## REQUIRED ACTION
Keep the text of the data exactly as it is and omit each picture from the copy.

## SOURCE MATERIAL

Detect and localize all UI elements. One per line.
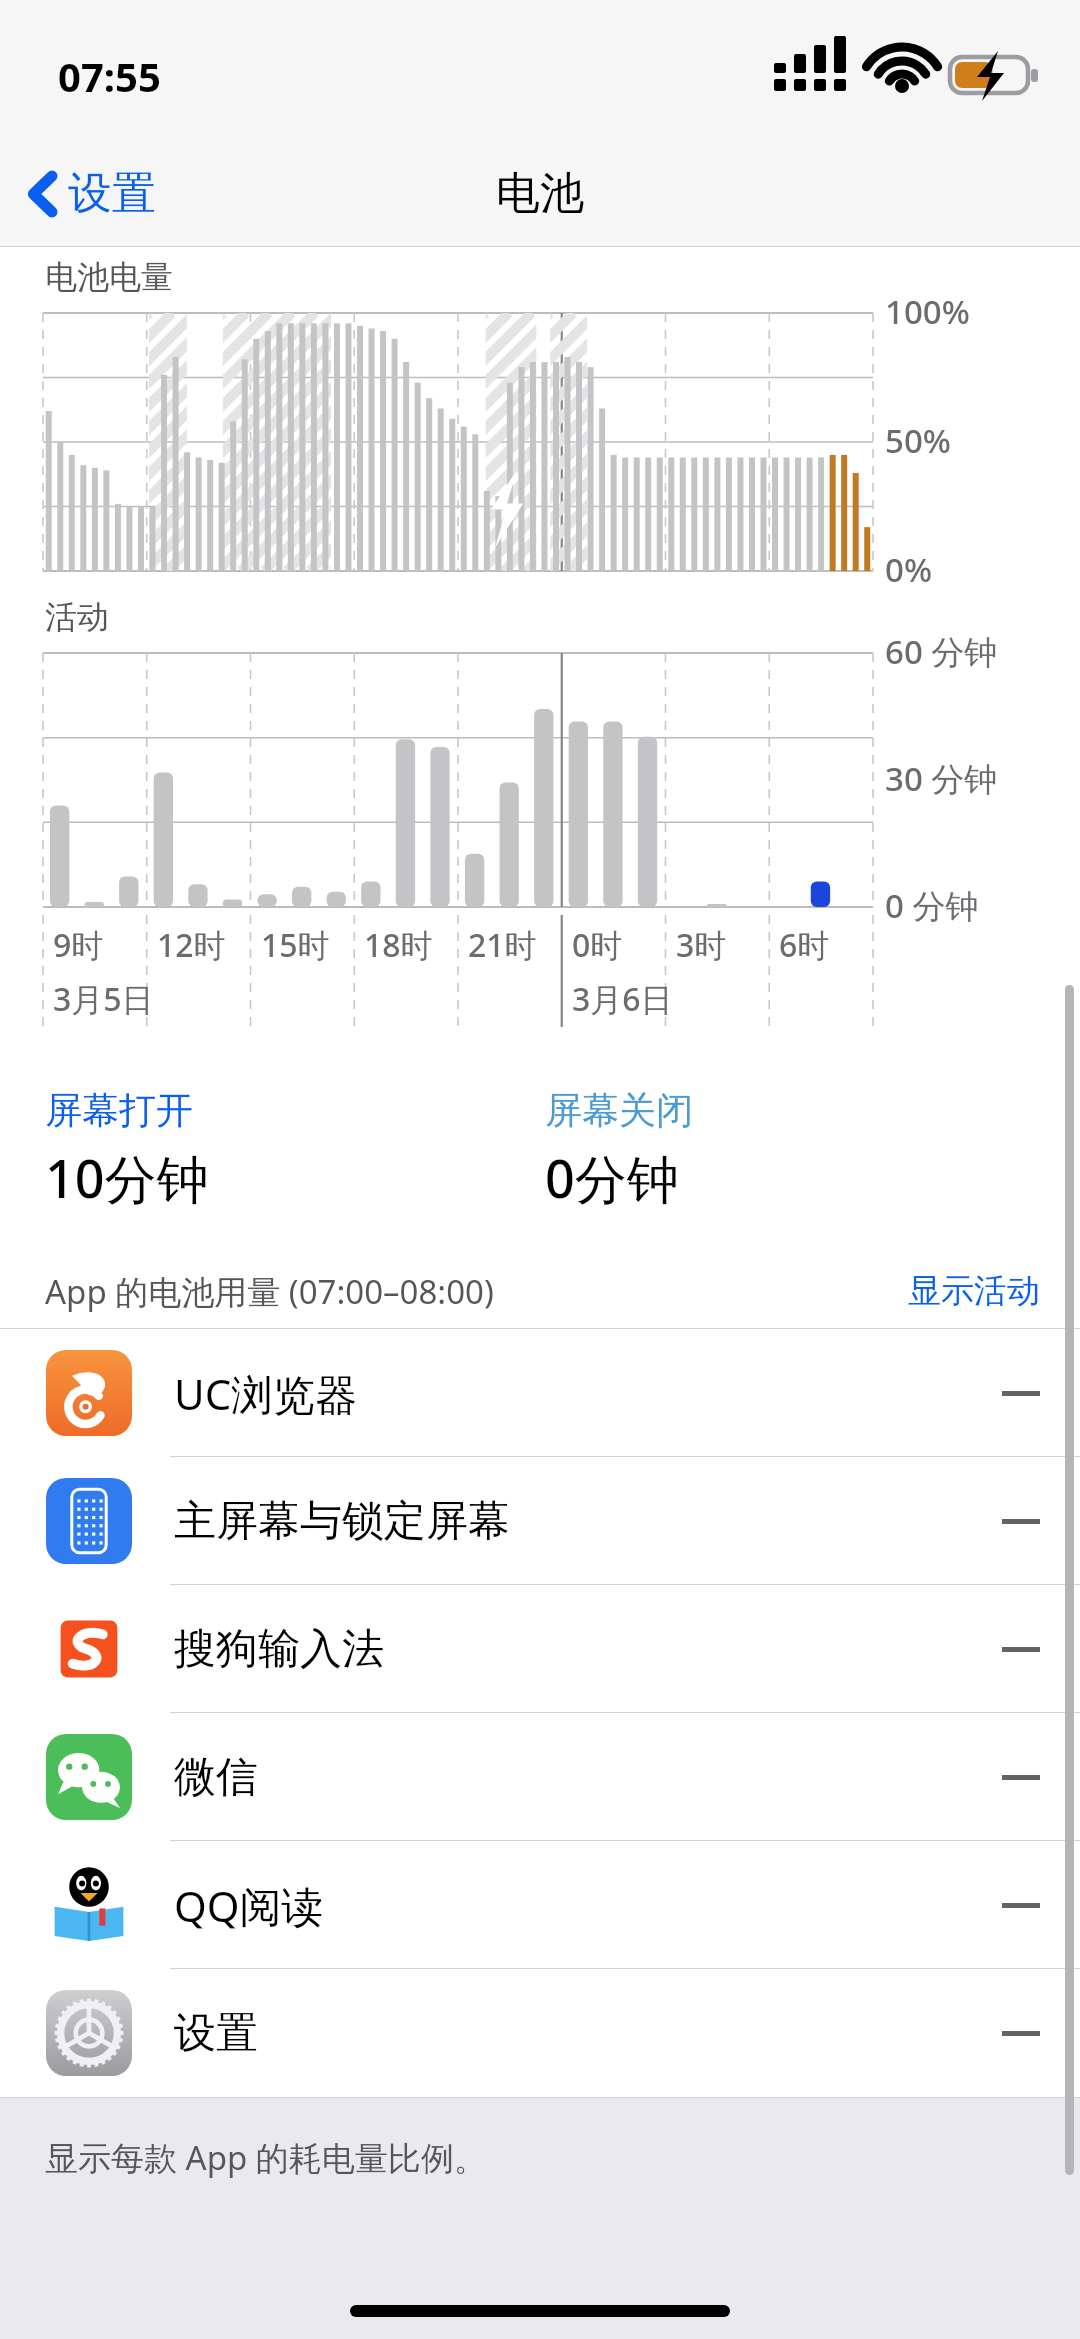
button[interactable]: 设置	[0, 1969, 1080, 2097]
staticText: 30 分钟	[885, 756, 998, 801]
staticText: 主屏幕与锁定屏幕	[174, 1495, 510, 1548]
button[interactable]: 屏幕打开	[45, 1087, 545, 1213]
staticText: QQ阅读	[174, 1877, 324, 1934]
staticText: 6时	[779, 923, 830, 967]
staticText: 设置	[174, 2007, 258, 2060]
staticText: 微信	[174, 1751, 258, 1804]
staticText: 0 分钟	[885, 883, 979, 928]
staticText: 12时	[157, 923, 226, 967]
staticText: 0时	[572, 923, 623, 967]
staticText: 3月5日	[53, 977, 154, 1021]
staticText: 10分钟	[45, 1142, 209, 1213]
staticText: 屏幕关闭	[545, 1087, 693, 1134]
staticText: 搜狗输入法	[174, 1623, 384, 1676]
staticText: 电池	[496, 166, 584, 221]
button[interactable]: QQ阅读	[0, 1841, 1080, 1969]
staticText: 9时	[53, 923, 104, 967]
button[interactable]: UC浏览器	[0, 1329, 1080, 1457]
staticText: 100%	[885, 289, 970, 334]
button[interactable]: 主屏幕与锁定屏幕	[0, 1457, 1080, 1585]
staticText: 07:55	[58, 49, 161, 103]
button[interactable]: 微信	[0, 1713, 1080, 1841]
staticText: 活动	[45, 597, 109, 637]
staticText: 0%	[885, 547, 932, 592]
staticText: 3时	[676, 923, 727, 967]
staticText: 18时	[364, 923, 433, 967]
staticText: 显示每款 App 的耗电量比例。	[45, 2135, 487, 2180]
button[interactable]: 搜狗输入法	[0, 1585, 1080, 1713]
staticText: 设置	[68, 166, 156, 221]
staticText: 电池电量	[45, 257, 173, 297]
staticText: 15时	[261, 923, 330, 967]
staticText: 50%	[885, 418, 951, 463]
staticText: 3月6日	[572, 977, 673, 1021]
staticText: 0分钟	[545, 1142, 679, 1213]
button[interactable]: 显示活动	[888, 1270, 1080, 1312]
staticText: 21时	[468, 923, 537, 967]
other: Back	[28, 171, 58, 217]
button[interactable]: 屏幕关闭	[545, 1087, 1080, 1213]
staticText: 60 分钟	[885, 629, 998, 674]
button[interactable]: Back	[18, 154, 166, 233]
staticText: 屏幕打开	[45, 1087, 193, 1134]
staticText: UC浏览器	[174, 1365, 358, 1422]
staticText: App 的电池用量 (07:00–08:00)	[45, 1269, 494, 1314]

## FINAL ANSWER
Detect and localize all UI elements. One per line.
button[interactable]: 设置	[0, 1969, 1080, 2097]
staticText: 30 分钟	[885, 756, 998, 801]
staticText: 主屏幕与锁定屏幕	[174, 1495, 510, 1548]
button[interactable]: 屏幕打开	[45, 1087, 545, 1213]
staticText: QQ阅读	[174, 1877, 324, 1934]
staticText: 6时	[779, 923, 830, 967]
staticText: 设置	[174, 2007, 258, 2060]
staticText: 微信	[174, 1751, 258, 1804]
staticText: 0 分钟	[885, 883, 979, 928]
staticText: 12时	[157, 923, 226, 967]
staticText: 0时	[572, 923, 623, 967]
staticText: 3月5日	[53, 977, 154, 1021]
staticText: 10分钟	[45, 1142, 209, 1213]
staticText: 屏幕关闭	[545, 1087, 693, 1134]
staticText: 搜狗输入法	[174, 1623, 384, 1676]
staticText: 电池	[496, 166, 584, 221]
button[interactable]: QQ阅读	[0, 1841, 1080, 1969]
staticText: 9时	[53, 923, 104, 967]
button[interactable]: UC浏览器	[0, 1329, 1080, 1457]
staticText: 100%	[885, 289, 970, 334]
button[interactable]: 主屏幕与锁定屏幕	[0, 1457, 1080, 1585]
staticText: 07:55	[58, 49, 161, 103]
button[interactable]: 微信	[0, 1713, 1080, 1841]
staticText: 活动	[45, 597, 109, 637]
staticText: 0%	[885, 547, 932, 592]
staticText: 3时	[676, 923, 727, 967]
staticText: 18时	[364, 923, 433, 967]
staticText: 显示每款 App 的耗电量比例。	[45, 2135, 487, 2180]
button[interactable]: 搜狗输入法	[0, 1585, 1080, 1713]
staticText: 设置	[68, 166, 156, 221]
staticText: 电池电量	[45, 257, 173, 297]
staticText: 15时	[261, 923, 330, 967]
staticText: 50%	[885, 418, 951, 463]
staticText: 3月6日	[572, 977, 673, 1021]
staticText: 0分钟	[545, 1142, 679, 1213]
button[interactable]: 显示活动	[888, 1270, 1080, 1312]
staticText: 21时	[468, 923, 537, 967]
other: Back	[28, 171, 58, 217]
button[interactable]: 屏幕关闭	[545, 1087, 1080, 1213]
staticText: 60 分钟	[885, 629, 998, 674]
button[interactable]: Back	[18, 154, 166, 233]
staticText: 屏幕打开	[45, 1087, 193, 1134]
staticText: UC浏览器	[174, 1365, 358, 1422]
staticText: App 的电池用量 (07:00–08:00)	[45, 1269, 494, 1314]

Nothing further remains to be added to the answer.